If Home Affairs were smart, they'd be modelling this based on what Australia and New Zealand are doing.
Neither country issues physical passport labels any longer (NZ will, on request, but only after your visa has been approved, and you will need to fork up an extra $130
and courier your passport to Auckland). Instead, one is issued with a confirmation letter showing the details of the visa one holds (which is an electronic record in the immigration database), which one then prints out and presents at check-in and border control. INZ has a handy explanation of their eVisas
here (together with sample letters).
That said, both countries often require some physical passport evidence. NZ requires South African passport holders to submit their passports for physical verification if it's a passport they don't have record of: for on-shore South Africans, this requires couriering or physically dropping off the passport at the Visa Application Centre in Pretoria (but they return it as soon as it's verified and scanned in, usually a day later). Australia requires the applicant present oneself in person with passport for both passport verification and biometrics capture.

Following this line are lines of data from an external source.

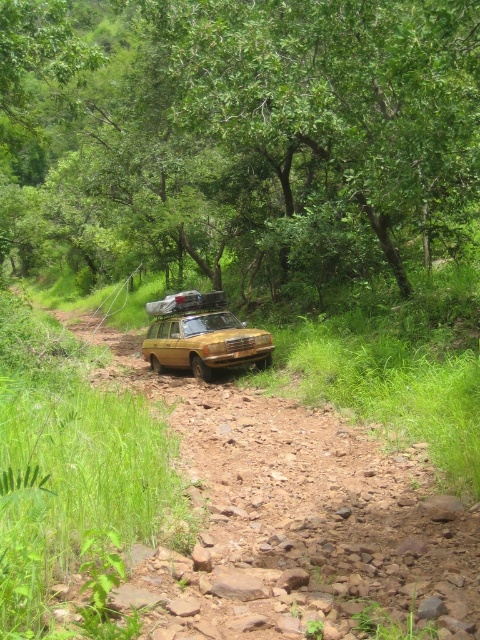 Question: Considering the relative positions of brown rocky dirt track at center and rusty metallic station wagon at center in the image provided, where is brown rocky dirt track at center located with respect to rusty metallic station wagon at center?

Choices:
 (A) right
 (B) left

Answer: (A)

Question: Estimate the real-world distances between objects in this image. Which object is farther from the green leafy tree at center?

Choices:
 (A) matte yellow jeep at center
 (B) brown rocky dirt track at center

Answer: (B)

Question: Is brown rocky dirt track at center above rusty metallic station wagon at center?

Choices:
 (A) yes
 (B) no

Answer: (B)

Question: Which object is positioned closest to the matte yellow jeep at center?

Choices:
 (A) rusty metallic station wagon at center
 (B) brown rocky dirt track at center

Answer: (A)

Question: Is rusty metallic station wagon at center positioned before matte yellow jeep at center?

Choices:
 (A) no
 (B) yes

Answer: (B)

Question: Which point is farther to the camera?

Choices:
 (A) (131, 582)
 (B) (187, 307)
 (C) (465, 100)

Answer: (B) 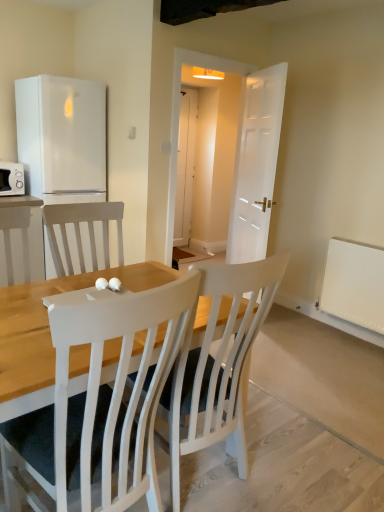 Question: Should I look upward or downward to see white wood chair at center?

Choices:
 (A) down
 (B) up

Answer: (A)

Question: Is the position of white matte refrigerator at left less distant than that of white matte radiator at lower right?

Choices:
 (A) yes
 (B) no

Answer: (B)

Question: From the image's perspective, is white matte refrigerator at left located above white matte radiator at lower right?

Choices:
 (A) yes
 (B) no

Answer: (A)

Question: Is white matte refrigerator at left thinner than white matte radiator at lower right?

Choices:
 (A) yes
 (B) no

Answer: (B)

Question: Is white matte refrigerator at left at the left side of white matte radiator at lower right?

Choices:
 (A) yes
 (B) no

Answer: (A)

Question: Is white matte refrigerator at left placed right next to white matte radiator at lower right?

Choices:
 (A) yes
 (B) no

Answer: (B)

Question: Does white matte refrigerator at left appear on the right side of white matte radiator at lower right?

Choices:
 (A) no
 (B) yes

Answer: (A)

Question: Is white matte refrigerator at left at the back of white matte radiator at lower right?

Choices:
 (A) no
 (B) yes

Answer: (A)

Question: From a real-world perspective, is white matte radiator at lower right located beneath white matte refrigerator at left?

Choices:
 (A) no
 (B) yes

Answer: (B)

Question: Can you confirm if white matte radiator at lower right is positioned to the left of white matte refrigerator at left?

Choices:
 (A) yes
 (B) no

Answer: (B)

Question: Is white matte radiator at lower right positioned in front of white matte refrigerator at left?

Choices:
 (A) no
 (B) yes

Answer: (B)

Question: Can we say white matte radiator at lower right lies outside white matte refrigerator at left?

Choices:
 (A) yes
 (B) no

Answer: (A)

Question: Considering the relative sizes of white matte radiator at lower right and white matte refrigerator at left in the image provided, is white matte radiator at lower right thinner than white matte refrigerator at left?

Choices:
 (A) yes
 (B) no

Answer: (A)

Question: Can you confirm if white matte microwave at left is shorter than white wood chair at center?

Choices:
 (A) no
 (B) yes

Answer: (A) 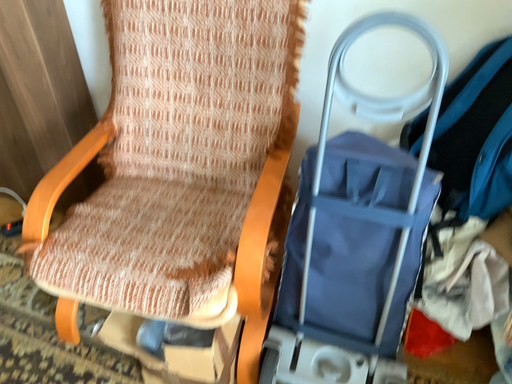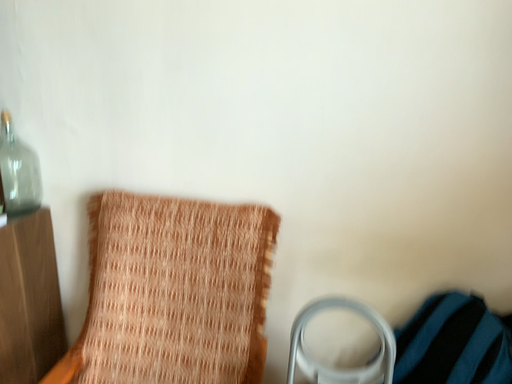 Question: Which way did the camera rotate in the video?

Choices:
 (A) rotated downward
 (B) rotated upward

Answer: (B) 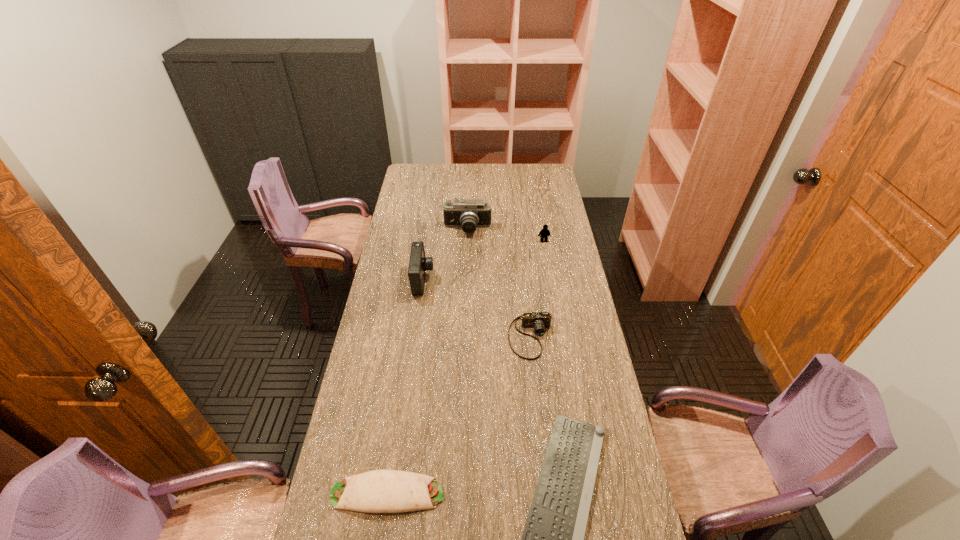 Where is `the farthest camera`? the farthest camera is located at coordinates (469, 214).

Locate an element on the screen. This screenshot has height=540, width=960. the second camera from left to right is located at coordinates (469, 214).

You are a GUI agent. You are given a task and a screenshot of the screen. Output one action in this format:
    pyautogui.click(x=<x>, y=<y>)
    Task: Click on the second nearest camera
    The width and height of the screenshot is (960, 540).
    Given the screenshot: What is the action you would take?
    pyautogui.click(x=418, y=264)

Find the location of a particular element. The width and height of the screenshot is (960, 540). the leftmost camera is located at coordinates (418, 264).

Identify the location of Lego. (545, 233).

Identify the location of the fourth shortest object. The image size is (960, 540). (545, 233).

In order to click on the fourth tallest object in this screenshot , I will do `click(539, 321)`.

Identify the location of the shortest camera. The image size is (960, 540). (539, 321).

Identify the location of burrito. The image size is (960, 540). (379, 491).

Where is `vacant space located 0.140m on the front-facing side of the farthest object`? This screenshot has width=960, height=540. vacant space located 0.140m on the front-facing side of the farthest object is located at coordinates (467, 258). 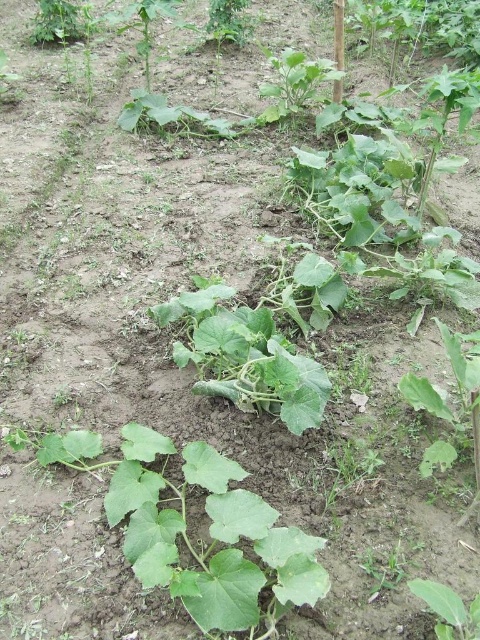 Is green matte leafy plant at center smaller than green leafy plant at upper center?

Yes.

Can you confirm if green matte leafy plant at center is taller than green leafy plant at upper center?

No.

Is point (153, 586) in front of point (288, 72)?

Yes.

The height and width of the screenshot is (640, 480). Find the location of `green matte leafy plant at center`. green matte leafy plant at center is located at coordinates (187, 529).

Is green leafy plant at upper center wider than green leafy plant at lower right?

Yes.

Which is in front, point (287, 56) or point (435, 586)?

Positioned in front is point (435, 586).

At what (x,y) coordinates should I click in order to perform the action: click on green leafy plant at upper center. Please return your answer as a coordinate pair (x, y). The height and width of the screenshot is (640, 480). Looking at the image, I should click on (294, 84).

Between green leafy plant at upper center and green leafy plant at lower center, which one appears on the left side from the viewer's perspective?

Positioned to the left is green leafy plant at upper center.

Which of these two, green leafy plant at upper center or green leafy plant at lower center, stands taller?

With more height is green leafy plant at upper center.

Which is behind, point (276, 68) or point (400, 545)?

Point (276, 68)

Where is `green leafy plant at upper center`? The image size is (480, 640). green leafy plant at upper center is located at coordinates (294, 84). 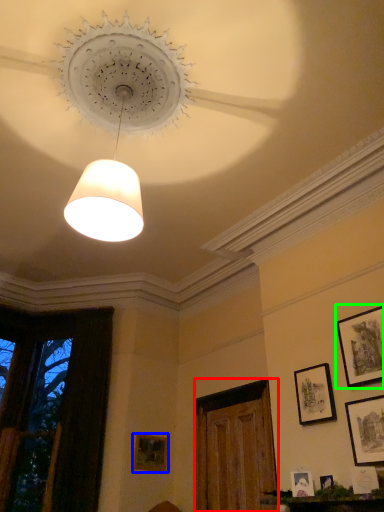 Question: Which is nearer to the glass door (highlighted by a red box)? picture frame (highlighted by a blue box) or picture frame (highlighted by a green box).

Choices:
 (A) picture frame
 (B) picture frame

Answer: (A) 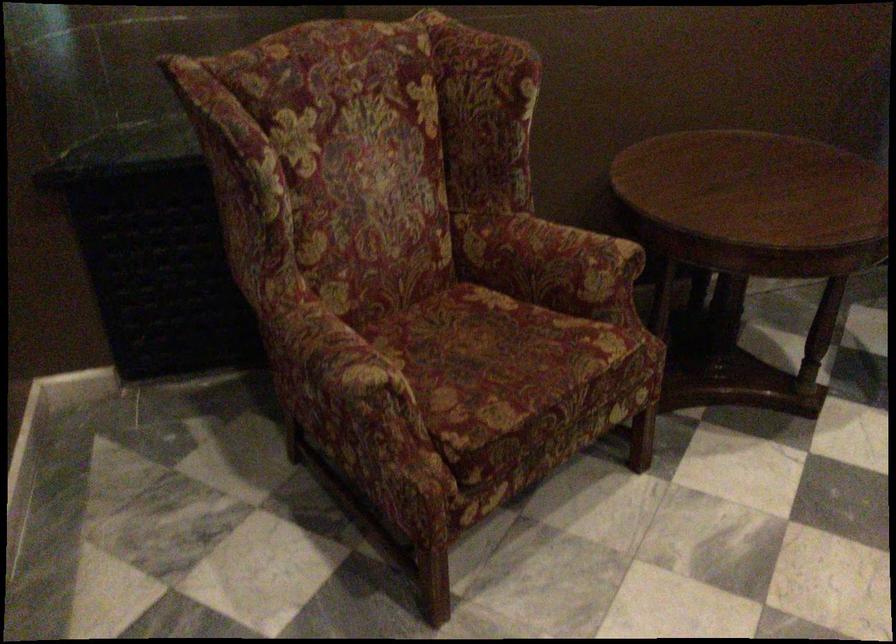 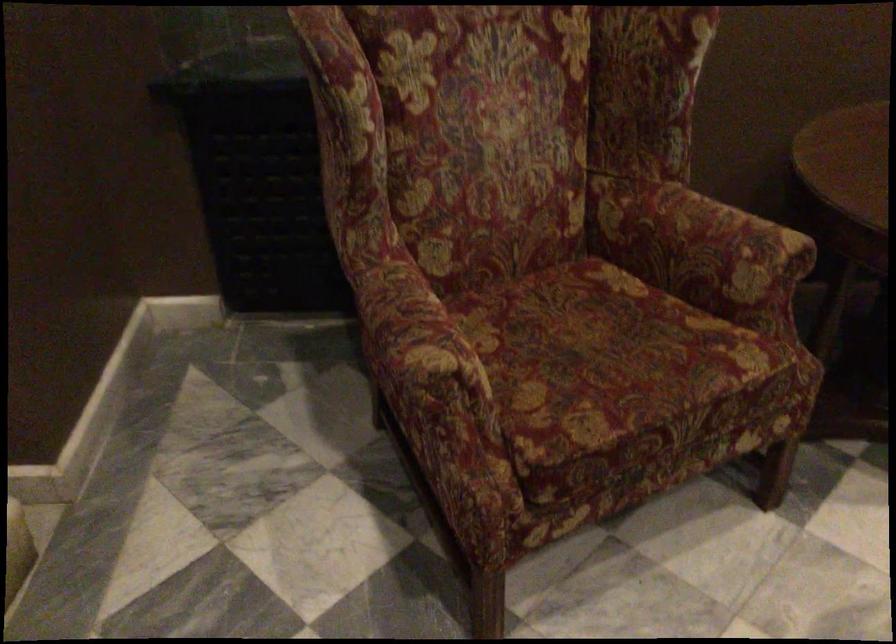 Where in the second image is the point corresponding to pixel 556 257 from the first image?

(700, 243)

The eGates work with biometric passports only (so Home Affairs should be looking at issuing those, if they aren't already), and only citizens and other trusted countries (usually visa waiver countries) get to use them (so, as other posters pointed out, expect South African passport holders abroad to still have to go through manual processing). I don't have first-hand knowledge of these things, but as the holder of a British passport (and with her NZ Resident Visa linked to that passport), Mrs Kel does, and goes straight off to retrieve our luggage while I languish in the manual processing queue (though, as the holder of a Resident Visa myself, I legally cannot be denied entry permission, and so once I eventually get to the head of the queue, it's 15 seconds processing and done). From what she's told me, the system scans your passport and the biometric chip, asks you some questions about yourself and your intended purpose (depending on what passport you have and if you already have a visa or are from a visa waiver country and are applying for a Visitor Visa on entry), then takes a photo of you and compares this with the digital photo from the biometrics chip. If the system is happy, in you come; if not, it refers you to manual processing.
Note that minors can't use eGates: children's appearances change quickly enough that the eGates are unable to do biometric matching. Hence, I'm usually lumped with families travelling together in the manual processing queue.
Unfortunately, I have little faith that Home Affairs is smart, and every expectation that South Africa will get a flaky, insecure, and tenderpreneured version of both eVisas and eGates instead.